Diskurs

Interaktionsübungen mit Geflüchteten?

Können die Erfahrungen der interkulturellen Pädagogik Ausgangsbasis für die Arbeit mit Geflüchteten sein? Welche Methoden aus z.B. der deutsch-französischen Jugendbildung können übertragen werden?

Es wäre so einfach, wenn sich die Erfahrungen mit pädagogischen Übungen aus den bi- und multilateralen Jugendaustauschen einfach in die Arbeit mit jungen Geflüchteten übertragen ließen. Auf den ersten Blick gibt es auch viele Gemeinsamkeiten in den Zielgruppen und den Formaten. Andererseits unterscheiden sich die Erfahrungshintergründe Geflüchteter von denen der meisten Europäer*innen enorm.

Im Rahmen des deutsch-französischen Forums „Nach der Flucht“ im November 2016 in Berlin haben wir deshalb eine Übung zur Exklusion mit Multiplikator*innen aus der Flüchtlingsarbeit ausprobiert und um Feedback gebeten. Im Folgenden finden sich die Feedbacks der Teilnehmenden, die kurz zusammengefasst davor warnen, die Methoden ungeprüft zu übertragen.

Die Methode erinnere an ganz reale Erfahrungen in der Jugendarbeit, z.B. in Wohnvierteln, in denen Teilnehmende arbeiten würden. Dort würden Jugendliche von der Erfahrung nicht dazuzugehören berichten. Oft gäbe es nicht mal einen offensichtlichen Grund (Hautfarbe, Kultur, Sprache) dafür.

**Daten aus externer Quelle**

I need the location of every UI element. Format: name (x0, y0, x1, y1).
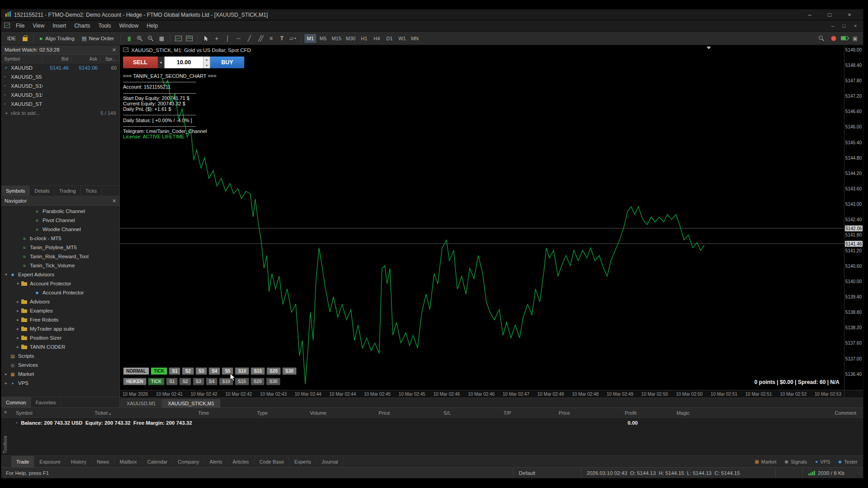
algo-trading-button[interactable]: ▶ Algo Trading (37, 34, 78, 43)
horizontal-line-icon[interactable]: ─ (233, 34, 243, 43)
navigator-item[interactable]: ▸ Market (1, 370, 119, 379)
chart-shift-marker[interactable] (707, 47, 711, 49)
timeframe-button[interactable]: H1 (358, 34, 370, 43)
market-watch-column-headers[interactable]: Symbol Bid Ask Spr... (1, 55, 119, 63)
toolbox-column-header[interactable]: Type (218, 410, 276, 416)
navigator-close-icon[interactable]: ✕ (112, 198, 116, 204)
market-watch-header[interactable]: Market Watch: 02:53:28 ✕ (1, 45, 119, 55)
navigator-item[interactable]: Tanin_Polyline_MT5 (1, 243, 119, 252)
toolbox-column-header[interactable]: Price (520, 410, 579, 416)
menu-item[interactable]: Charts (70, 20, 94, 31)
status-profile[interactable]: Default (513, 468, 581, 478)
market-watch-tab[interactable]: Symbols (1, 186, 30, 196)
corner-item[interactable]: ◉Signals (784, 459, 807, 464)
chart-mode-button[interactable]: TICK (148, 378, 165, 385)
column-symbol[interactable]: Symbol (1, 56, 43, 62)
market-watch-close-icon[interactable]: ✕ (112, 47, 116, 53)
navigator-header[interactable]: Navigator ✕ (1, 196, 119, 206)
navigator-item[interactable]: ▸ Advisors (1, 297, 119, 306)
chart-tab[interactable]: XAUUSD,M1 (121, 399, 161, 407)
shapes-icon[interactable]: ▱▾ (288, 34, 298, 43)
chart-mode-button[interactable]: HEIKEN (123, 378, 147, 385)
close-button[interactable]: × (840, 11, 859, 18)
navigator-item[interactable]: ▸ Free Robots (1, 315, 119, 324)
tree-expander-icon[interactable]: ▸ (15, 327, 21, 331)
toolbox-side-label[interactable]: Toolbox (2, 436, 8, 454)
chart-mode-button[interactable]: S30 (266, 378, 280, 385)
chart-mode-button[interactable]: S4 (206, 378, 218, 385)
navigator-item[interactable]: ▸ VPS (1, 379, 119, 388)
toolbox-column-header[interactable]: T/P (460, 410, 520, 416)
search-icon[interactable] (816, 34, 826, 43)
tree-expander-icon[interactable]: ▸ (15, 308, 21, 313)
tree-expander-icon[interactable]: ▸ (3, 381, 9, 385)
chart-mode-button[interactable]: S3 (193, 378, 204, 385)
menu-item[interactable]: Insert (48, 20, 70, 31)
corner-item[interactable]: ▦Market (754, 459, 776, 464)
toolbox-tab[interactable]: Trade (11, 456, 34, 467)
tree-expander-icon[interactable]: ▸ (15, 336, 21, 340)
cursor-icon[interactable] (201, 34, 211, 43)
chart-mode-button[interactable]: S1 (166, 378, 178, 385)
corner-item[interactable]: ◆Tester (838, 459, 858, 464)
toolbox-tab[interactable]: Calendar (142, 456, 173, 467)
mdi-restore-button[interactable]: □ (839, 23, 849, 28)
timeframe-button[interactable]: W1 (396, 34, 408, 43)
balance-row[interactable]: •Balance: 200 743.32 USD Equity: 200 743… (1, 418, 863, 428)
timeframe-button[interactable]: MN (409, 34, 421, 43)
indicator-windows-icon[interactable] (184, 34, 194, 43)
corner-item[interactable]: ●VPS (815, 459, 830, 464)
channel-icon[interactable]: ╱╱ (255, 34, 265, 43)
time-axis[interactable]: 10 Mar 202610 Mar 02:4110 Mar 02:4210 Ma… (120, 390, 863, 398)
timeframe-button[interactable]: D1 (384, 34, 395, 43)
chart-mode-button[interactable]: S2 (182, 367, 194, 375)
timeframe-button[interactable]: M15 (330, 34, 343, 43)
toolbox-tab[interactable]: History (66, 456, 92, 467)
minimize-button[interactable]: – (800, 11, 820, 18)
tick-chart[interactable] (120, 45, 844, 390)
toolbox-column-header[interactable]: Price (335, 410, 398, 416)
navigator-item[interactable]: ▸ Examples (1, 306, 119, 315)
tree-expander-icon[interactable]: ▸ (15, 299, 21, 304)
navigator-item[interactable]: Woodie Channel (1, 225, 119, 234)
volume-input[interactable]: 10.00 (164, 57, 203, 68)
tree-expander-icon[interactable]: ▸ (15, 317, 21, 322)
chart-mode-button[interactable]: S4 (209, 367, 220, 375)
market-watch-tab[interactable]: Ticks (81, 186, 102, 196)
column-ask[interactable]: Ask (71, 56, 100, 62)
navigator-item[interactable]: b-clock - MT5 (1, 234, 119, 243)
navigator-item[interactable]: ▸ TANIN CODER (1, 342, 119, 351)
column-bid[interactable]: Bid (43, 56, 71, 62)
buy-button[interactable]: BUY (210, 57, 244, 68)
menu-item[interactable]: Tools (95, 20, 115, 31)
toolbox-tab[interactable]: Journal (317, 456, 343, 467)
toolbox-tab[interactable]: Company (173, 456, 204, 467)
grid-icon[interactable]: ▦ (157, 34, 166, 43)
navigator-item[interactable]: ▸ MyTrader app suite (1, 324, 119, 333)
toolbox-column-header[interactable]: Volume (276, 410, 335, 416)
chart-mode-button[interactable]: S15 (251, 367, 265, 375)
navigator-item[interactable]: Services (1, 360, 119, 370)
chart-mode-button[interactable]: S20 (251, 378, 265, 385)
toolbox-tab[interactable]: Mailbox (115, 456, 142, 467)
market-watch-row[interactable]: •XAUUSD_S10 (1, 81, 119, 90)
market-watch-row[interactable]: •XAUUSD_S5 (1, 72, 119, 81)
market-watch-tab[interactable]: Details (30, 186, 55, 196)
volume-up-icon[interactable]: ▲ (204, 57, 210, 62)
trendline-icon[interactable]: ╱ (244, 34, 254, 43)
volume-down-icon[interactable]: ▼ (204, 62, 210, 68)
toolbox-column-header[interactable]: S/L (398, 410, 460, 416)
fibonacci-icon[interactable]: ≡ (266, 34, 276, 43)
navigator-tab[interactable]: Favorites (31, 397, 61, 407)
column-spread[interactable]: Spr... (100, 56, 119, 62)
chart-mode-button[interactable]: S3 (195, 367, 207, 375)
tree-expander-icon[interactable]: ▸ (15, 345, 21, 349)
toolbox-close-icon[interactable]: ✕ (4, 410, 7, 415)
connection-status-icon[interactable] (841, 36, 848, 40)
vertical-line-icon[interactable]: │ (223, 34, 232, 43)
chart-plot[interactable]: XAUUSD_STICK, M1: Gold vs US Dollar, Spo… (120, 45, 844, 390)
click-to-add-row[interactable]: + click to add... 5 / 149 (1, 109, 119, 118)
toolbox-column-header[interactable]: Magic (645, 410, 698, 416)
navigator-item[interactable]: ▾ Expert Advisors (1, 270, 119, 279)
market-watch-row[interactable]: ↗XAUUSD 5141.46 5142.06 60 (1, 63, 119, 72)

Diese Methode könne aus mindestens zwei Gründen nicht mit Geflüchteten angewendet werden: Zum einen sei die Aufgabenstellung vielen zu fremd, zum anderen funktioniere keine, auch nicht eine minimale Reflektion, die aber notwendig wäre. Eine Idee wäre es deshalb, die spielerischen Interaktionen durch „echte“ Begegnungen zu ersetzen.

Ein Teilnehmer berichtet von der sichtbaren Fremdheit, als Flüchtlinge das erste Mal zur Jungen Gemeinde kamen. Aber beim gemeinsamen Kochen und anderen täglichen Erfahrungen hätte es eine „Normalisierung“ gegeben und es sei normaler geworden, miteinander etwas zu tun. Schließlich seien die Jugendlichen sogar miteinander ins Gespräch gekommen.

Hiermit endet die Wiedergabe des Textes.